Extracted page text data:
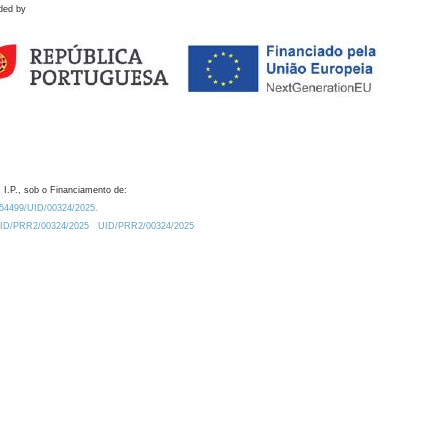
ded by
 I.P., sob o Financiamento de:
0.54499/UID/00324/2025.
/UID/PRR2/00324/2025
UID/PRR2/00324/2025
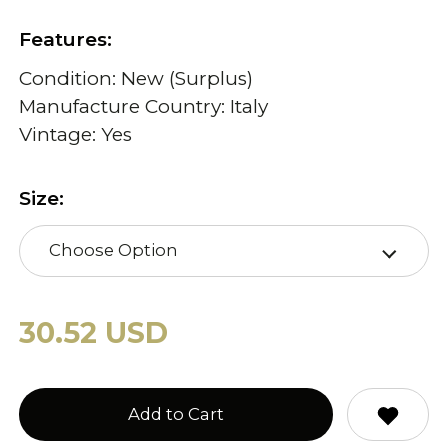
Features:
Condition: New (Surplus)
Manufacture Country: Italy
Vintage: Yes
Size:
Choose Option
30.52 USD
Add to Cart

* _About this exercise_: Taking the line with "Manufacture Country: Italy" as the start and the last line of the data above as the end, write out those two lines and every line between them exactly, and only those.

* _Output of the exercise_:
Manufacture Country: Italy
Vintage: Yes
Size:
Choose Option
30.52 USD
Add to Cart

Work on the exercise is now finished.